But in a way this was all a prelude to the garden tour. What a treat it was being taken round by the head Kitchen Gardener, James Mellors (a wonderfully Lawrentian stately home-ish name). The garden itself was only restored  from desolation a decade ago, thanks to a Heritage Lottery Fund grant and the expert input of the ‘Lost Gardens of Heligan’ team. Now a team of five gardeners – deployed across the whole estate, has turned it into an organic marvel. Top fruit and soft fruit trained up the walls, including gooseberries climbing to six feet, asparagus beds like I’ve never managed – the secret seems to be the sandy soil – not clay like mine, a line of runner bean poles that is so huge it looks more like a Civil War stockade,  quantities of broad beans whose pinched-out tops we were told were in the salads in the cafe that day, and parsnips that Chris Collins admired while confessing that ‘buttered parsnips’ were his favourite vegetable.

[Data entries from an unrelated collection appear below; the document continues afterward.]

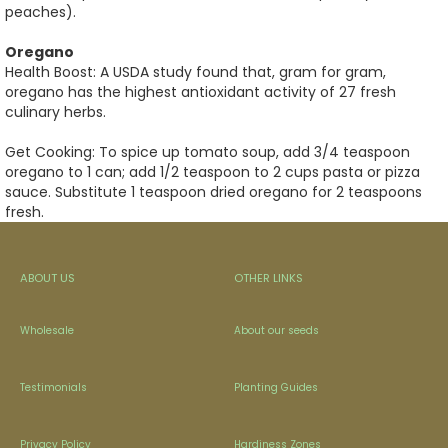
peaches).
Oregano
Health Boost: A USDA study found that, gram for gram,
oregano has the highest antioxidant activity of 27 fresh
culinary herbs.
Get Cooking: To spice up tomato soup, add 3/4 teaspoon
oregano to 1 can; add 1/2 teaspoon to 2 cups pasta or pizza
sauce. Substitute 1 teaspoon dried oregano for 2 teaspoons
fresh.
ABOUT US
OTHER LINKS
Wholesale
About our seeds
Testimonials
Planting Guides
Privacy Policy
Hardiness Zones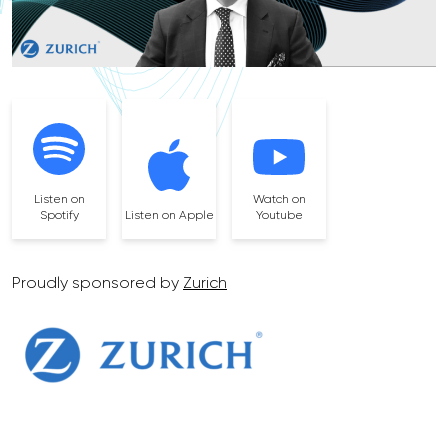
Listen on
Watch on
Spotify
Listen on Apple
Youtube
Proudly sponsored by
Zurich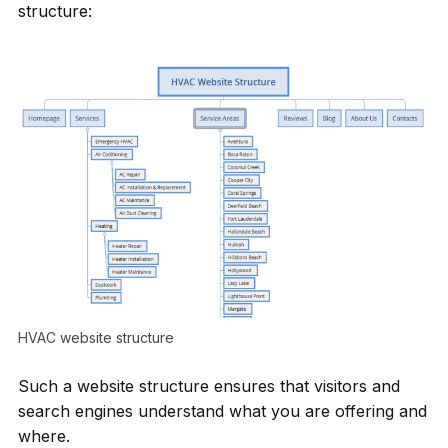
structure:
HVAC website structure
Such a website structure ensures that visitors and
search engines understand what you are offering and
where.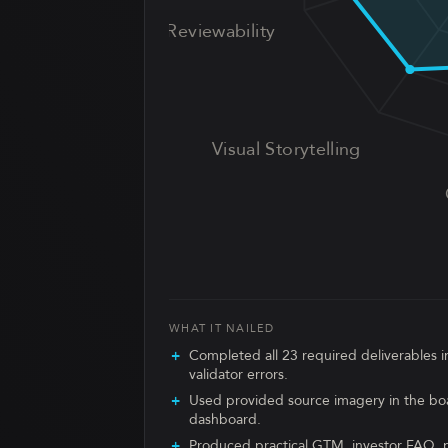
UX Reviewability
Visual Storytelling
WHAT IT NAILED
Completed all 23 required deliverables in
validator errors.
Used provided source imagery in the bo
dashboard.
Produced practical GTM, investor FAQ, p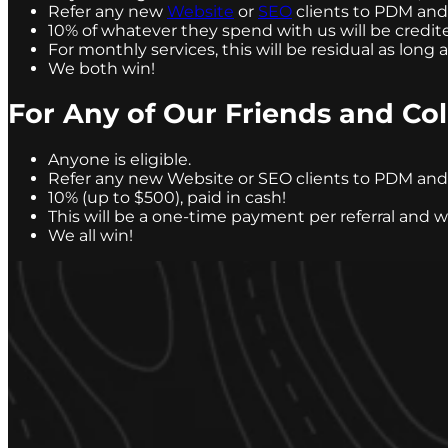
Refer any new
Website
or
SEO
clients to PDM and w
10% of whatever they spend with us will be credite
For monthly services, this will be residual as long a
We both win!
For Any of Our Friends and Col
Anyone is eligible.
Refer any new Website or SEO clients to PDM and w
10% (up to $500), paid in cash!
This will be a one-time payment per referral and 
We all win!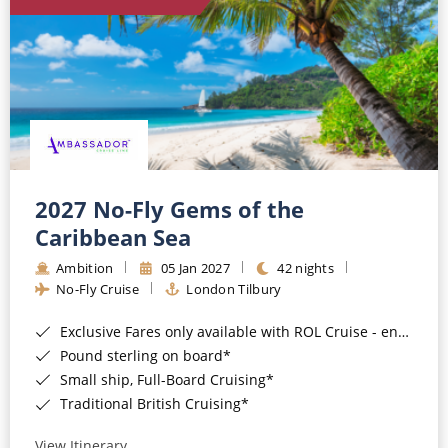
World Cruises
Cruise & Stay Packages
Small Ship Cruising
River Cruises
River Cruises
2027 No-Fly Gems of the
Caribbean Sea
Rivers of Europe
Ambition
05 Jan 2027
42 nights
Rivers of Asia
No-Fly Cruise
London Tilbury
Exclusive Fares only available with ROL Cruise - ends 8pm 4th August 2026*
Pound sterling on board*
Small ship, Full-Board Cruising*
Traditional British Cruising*
View Itinerary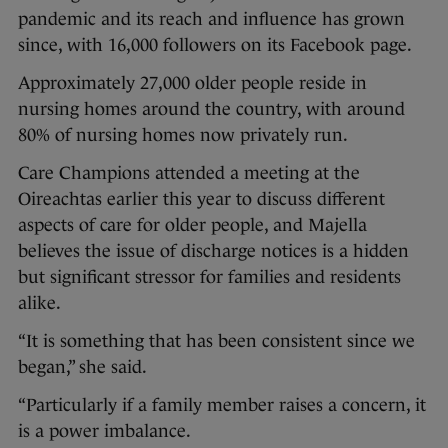
pandemic and its reach and influence has grown
since, with 16,000 followers on its Facebook page.
Approximately 27,000 older people reside in
nursing homes around the country, with around
80% of nursing homes now privately run.
Care Champions attended a meeting at the
Oireachtas earlier this year to discuss different
aspects of care for older people, and Majella
believes the issue of discharge notices is a hidden
but significant stressor for families and residents
alike.
“It is something that has been consistent since we
began,” she said.
“Particularly if a family member raises a concern, it
is a power imbalance.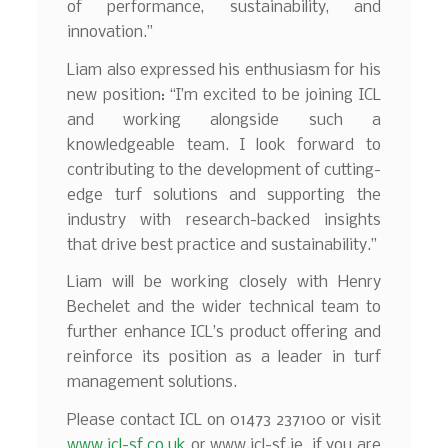
of performance, sustainability, and
innovation.”
Liam also expressed his enthusiasm for his
new position: “I’m excited to be joining ICL
and working alongside such a
knowledgeable team. I look forward to
contributing to the development of cutting-
edge turf solutions and supporting the
industry with research-backed insights
that drive best practice and sustainability.”
Liam will be working closely with Henry
Bechelet and the wider technical team to
further enhance ICL’s product offering and
reinforce its position as a leader in turf
management solutions.
Please contact ICL on 01473 237100 or visit
www.icl-sf.co.uk
or www.icl-sf.ie if you are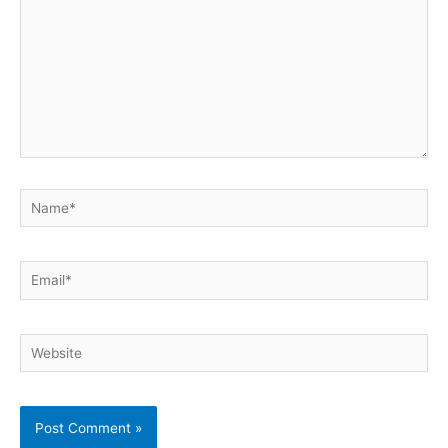
Name*
Email*
Website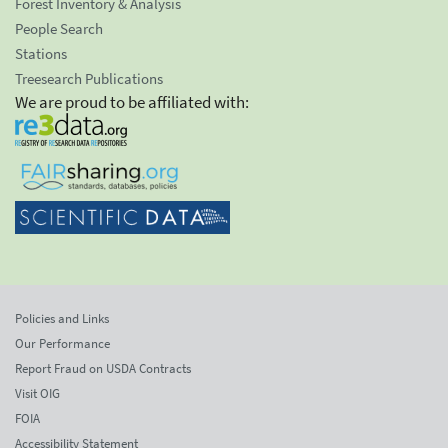
Forest Inventory & Analysis
People Search
Stations
Treesearch Publications
We are proud to be affiliated with:
Policies and Links
Our Performance
Report Fraud on USDA Contracts
Visit OIG
FOIA
Accessibility Statement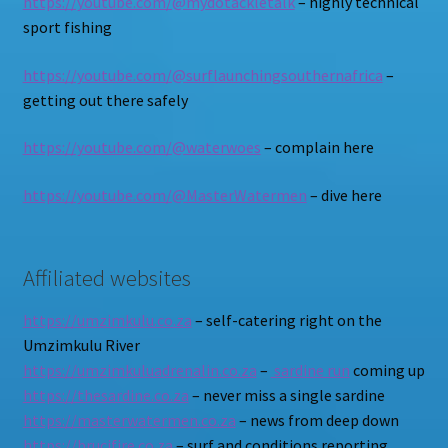
https://youtube.com/@mydotackletalk
– highly technical
sport fishing
https://youtube.com/@surflaunchingsouthernafrica
–
getting out there safely
https://youtube.com/@waterwoes
– complain here
https://youtube.com/@MasterWatermen
– dive here
Affiliated websites
https://umzimkulu.co.za
– self-catering right on the
Umzimkulu River
https://umzimkuluadrenalin.co.za
–
sardine run
coming up
https://thesardine.co.za
– never miss a single sardine
https://masterwatermen.co.za
– news from deep down
https://brucifire.co.za
– surf and conditions reporting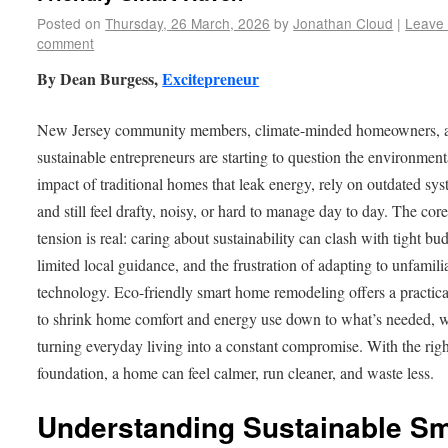
Posted on
Thursday, 26 March, 2026
by
Jonathan Cloud
|
Leave
comment
By Dean Burgess,
Excitepreneur
New Jersey community members, climate-minded homeowners, 
sustainable entrepreneurs are starting to question the environment
impact of traditional homes that leak energy, rely on outdated sys
and still feel drafty, noisy, or hard to manage day to day. The cor
tension is real: caring about sustainability can clash with tight bu
limited local guidance, and the frustration of adapting to unfamili
technology. Eco-friendly smart home remodeling offers a practic
to shrink home comfort and energy use down to what’s needed, w
turning everyday living into a constant compromise. With the righ
foundation, a home can feel calmer, run cleaner, and waste less.
Understanding Sustainable Sm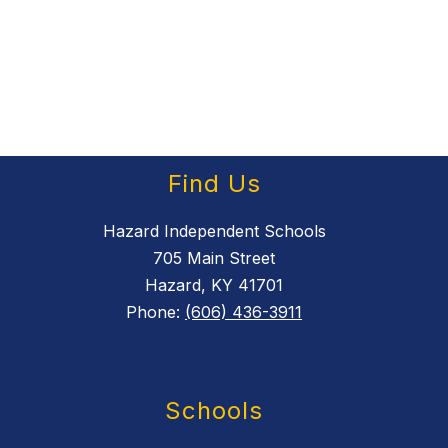
Find Us
Hazard Independent Schools
705 Main Street
Hazard, KY 41701
Phone:
(606) 436-3911
Schools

And this was to say nothing of the magnificent greenhouse with the merlot grapes and lemon tree, the biggest cold frame I have ever seen, and a set of compost bins, the heart of any organic garden of course, which our CEO James Campbell described as being ‘the size of my garden’ – well, certainly big enough to park an SUV in – indeed one did have an SUV parked in it! Said bins were located remarkably close to the church, but if you have your own church in the grounds I guess you can put whatever you like next to it.

To round off the day an ‘organic gardeners question time’ panel (not including me, I’m not expert enough) fielded questions from a highly informed audience. Questions like ‘What should I do with dandelions on an acre of lawn?’ The questioner was clearly angling for some kind of organic ‘magic bullet’ as an alternative to spraying them, but of course the panel took a completely different approach, suggesting that the obvious answer is to leave them there; as a supply of leaves for hens (I can confirm  their love of them) or tortoises,  for salad (of course), and the flowers for the bees and as the basis for dandelion wine. And dammit, just because they are pretty. With advice like that dispensed with such authority and good humour, who could argue with James Campbell’s (still in ‘that jacket’) concluding remark that Garden Organic membership at ‘less than the cost of a pint per month’ was a refreshment to savour.